Look through the records below for the line holding "Systemen ermöglichen. Diese Konnektivität". Write it out exactly, with each following line through the line holding "Sensoren, Alarmen und anderen".

========

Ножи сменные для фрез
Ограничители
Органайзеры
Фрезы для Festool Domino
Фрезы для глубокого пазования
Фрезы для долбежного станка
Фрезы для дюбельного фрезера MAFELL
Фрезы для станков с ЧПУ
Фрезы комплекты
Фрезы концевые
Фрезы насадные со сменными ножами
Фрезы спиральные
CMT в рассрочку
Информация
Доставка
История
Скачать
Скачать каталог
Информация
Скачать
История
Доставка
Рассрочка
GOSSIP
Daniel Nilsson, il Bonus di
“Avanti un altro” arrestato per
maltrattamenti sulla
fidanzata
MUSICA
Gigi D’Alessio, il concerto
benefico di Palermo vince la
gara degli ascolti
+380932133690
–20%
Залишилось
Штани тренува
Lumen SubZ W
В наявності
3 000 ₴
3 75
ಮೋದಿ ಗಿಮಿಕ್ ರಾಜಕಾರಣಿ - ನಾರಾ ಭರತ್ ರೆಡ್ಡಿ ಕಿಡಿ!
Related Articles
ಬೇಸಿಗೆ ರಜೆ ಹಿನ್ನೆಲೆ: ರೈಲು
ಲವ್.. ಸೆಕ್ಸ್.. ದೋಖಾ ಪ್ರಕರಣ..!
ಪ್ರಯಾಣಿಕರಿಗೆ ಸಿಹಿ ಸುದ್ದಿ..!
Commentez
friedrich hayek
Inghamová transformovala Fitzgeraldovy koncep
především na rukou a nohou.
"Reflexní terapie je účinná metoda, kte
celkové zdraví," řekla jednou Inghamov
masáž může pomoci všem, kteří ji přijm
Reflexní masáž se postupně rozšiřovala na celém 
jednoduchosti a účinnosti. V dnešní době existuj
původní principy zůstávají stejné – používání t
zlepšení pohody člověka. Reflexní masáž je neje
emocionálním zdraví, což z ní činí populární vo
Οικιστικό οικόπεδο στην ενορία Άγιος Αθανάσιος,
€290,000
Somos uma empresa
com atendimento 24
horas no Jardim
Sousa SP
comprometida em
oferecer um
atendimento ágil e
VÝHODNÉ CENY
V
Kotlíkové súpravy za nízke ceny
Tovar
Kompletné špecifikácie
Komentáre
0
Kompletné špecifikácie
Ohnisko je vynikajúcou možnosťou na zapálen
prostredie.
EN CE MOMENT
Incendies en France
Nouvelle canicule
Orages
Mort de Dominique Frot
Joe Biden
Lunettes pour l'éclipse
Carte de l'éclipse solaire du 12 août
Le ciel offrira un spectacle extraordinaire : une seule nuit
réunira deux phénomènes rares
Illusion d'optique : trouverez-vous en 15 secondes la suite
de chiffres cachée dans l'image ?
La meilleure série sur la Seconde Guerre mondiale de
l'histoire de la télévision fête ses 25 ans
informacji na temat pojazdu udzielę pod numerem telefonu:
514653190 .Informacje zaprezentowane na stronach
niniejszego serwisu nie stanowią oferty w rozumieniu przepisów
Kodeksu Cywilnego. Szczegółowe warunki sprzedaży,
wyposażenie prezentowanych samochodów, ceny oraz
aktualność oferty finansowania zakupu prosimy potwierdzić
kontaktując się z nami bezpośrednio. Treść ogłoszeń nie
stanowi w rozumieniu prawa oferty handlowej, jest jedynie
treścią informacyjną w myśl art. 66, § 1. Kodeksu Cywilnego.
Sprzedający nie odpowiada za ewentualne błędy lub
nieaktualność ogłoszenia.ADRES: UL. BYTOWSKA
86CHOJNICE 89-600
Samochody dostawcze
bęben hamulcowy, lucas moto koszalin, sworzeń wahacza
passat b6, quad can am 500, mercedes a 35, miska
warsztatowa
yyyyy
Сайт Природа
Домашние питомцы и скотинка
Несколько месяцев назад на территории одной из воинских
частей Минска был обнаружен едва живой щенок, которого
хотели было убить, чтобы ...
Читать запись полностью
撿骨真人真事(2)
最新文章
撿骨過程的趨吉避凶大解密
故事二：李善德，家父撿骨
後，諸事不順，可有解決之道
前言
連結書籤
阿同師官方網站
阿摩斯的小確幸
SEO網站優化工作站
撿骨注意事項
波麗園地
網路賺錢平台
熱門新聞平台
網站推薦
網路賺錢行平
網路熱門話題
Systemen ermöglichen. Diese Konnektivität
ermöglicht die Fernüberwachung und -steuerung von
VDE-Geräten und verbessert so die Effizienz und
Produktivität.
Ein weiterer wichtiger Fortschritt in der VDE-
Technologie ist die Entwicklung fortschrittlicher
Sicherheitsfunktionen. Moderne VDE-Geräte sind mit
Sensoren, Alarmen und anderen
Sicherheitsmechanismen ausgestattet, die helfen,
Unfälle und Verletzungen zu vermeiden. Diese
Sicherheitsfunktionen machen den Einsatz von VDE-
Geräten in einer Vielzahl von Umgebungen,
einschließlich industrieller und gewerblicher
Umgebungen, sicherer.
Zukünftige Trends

========

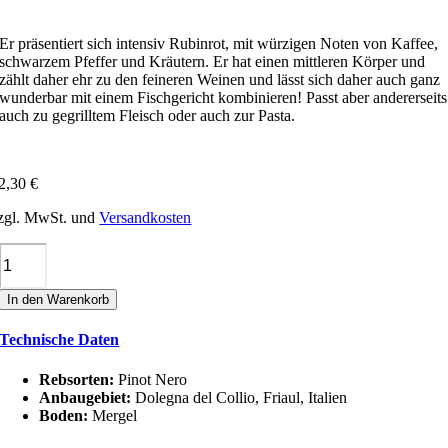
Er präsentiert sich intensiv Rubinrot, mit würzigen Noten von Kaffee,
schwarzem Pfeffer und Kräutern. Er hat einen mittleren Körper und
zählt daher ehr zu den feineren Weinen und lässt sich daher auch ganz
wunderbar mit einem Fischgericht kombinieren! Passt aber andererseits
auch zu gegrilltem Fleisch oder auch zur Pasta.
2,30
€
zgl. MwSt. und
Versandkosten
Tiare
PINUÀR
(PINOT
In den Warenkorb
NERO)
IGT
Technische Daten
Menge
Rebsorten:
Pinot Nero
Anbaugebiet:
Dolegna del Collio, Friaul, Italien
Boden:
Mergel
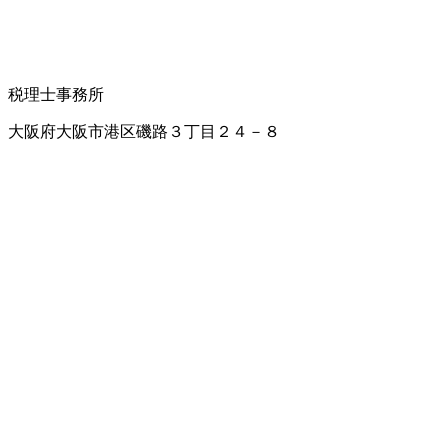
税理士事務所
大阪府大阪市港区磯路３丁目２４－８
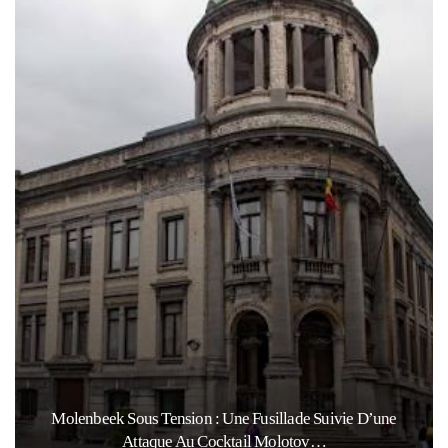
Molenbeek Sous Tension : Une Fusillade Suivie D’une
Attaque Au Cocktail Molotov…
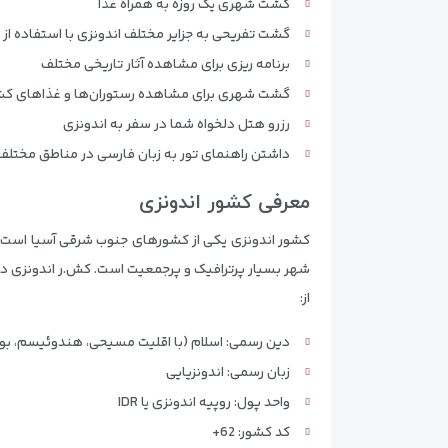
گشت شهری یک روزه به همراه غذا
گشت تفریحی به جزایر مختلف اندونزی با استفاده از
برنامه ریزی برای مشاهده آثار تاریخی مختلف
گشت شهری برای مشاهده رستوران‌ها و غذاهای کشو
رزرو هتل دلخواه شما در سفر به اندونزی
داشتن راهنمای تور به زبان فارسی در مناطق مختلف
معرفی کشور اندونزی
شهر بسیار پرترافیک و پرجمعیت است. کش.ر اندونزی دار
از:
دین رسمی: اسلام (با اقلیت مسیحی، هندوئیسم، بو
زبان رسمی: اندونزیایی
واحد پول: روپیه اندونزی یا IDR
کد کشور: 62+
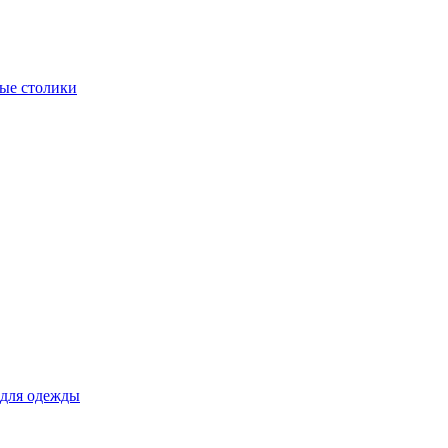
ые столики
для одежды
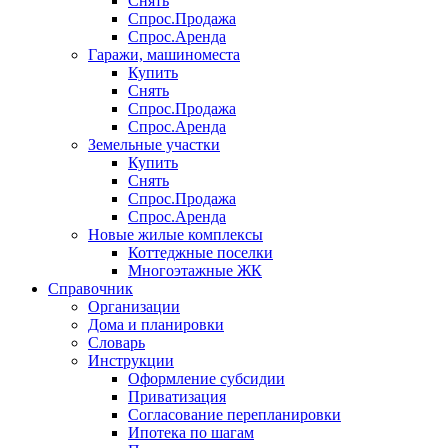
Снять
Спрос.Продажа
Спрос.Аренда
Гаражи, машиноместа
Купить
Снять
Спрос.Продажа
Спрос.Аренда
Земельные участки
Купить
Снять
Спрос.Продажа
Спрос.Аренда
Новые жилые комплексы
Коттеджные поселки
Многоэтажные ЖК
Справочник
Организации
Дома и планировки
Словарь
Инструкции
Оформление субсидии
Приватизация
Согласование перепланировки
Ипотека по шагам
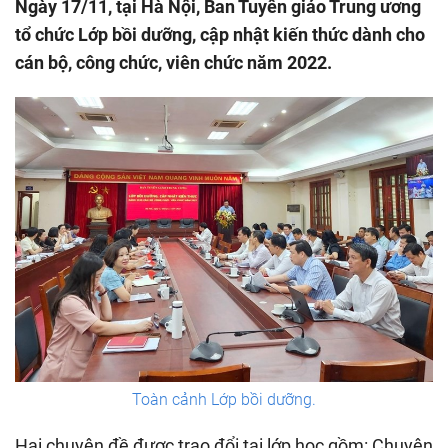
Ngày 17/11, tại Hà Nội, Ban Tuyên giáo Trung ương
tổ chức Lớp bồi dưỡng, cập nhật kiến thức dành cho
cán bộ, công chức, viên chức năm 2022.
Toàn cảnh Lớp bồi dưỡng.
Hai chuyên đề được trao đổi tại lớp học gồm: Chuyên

========

▸ WRITTEN REPLY
Systemen ermöglichen. Diese Konnektivität
ermöglicht die Fernüberwachung und -steuerung von
VDE-Geräten und verbessert so die Effizienz und
Produktivität.
Ein weiterer wichtiger Fortschritt in der VDE-
Technologie ist die Entwicklung fortschrittlicher
Sicherheitsfunktionen. Moderne VDE-Geräte sind mit
Sensoren, Alarmen und anderen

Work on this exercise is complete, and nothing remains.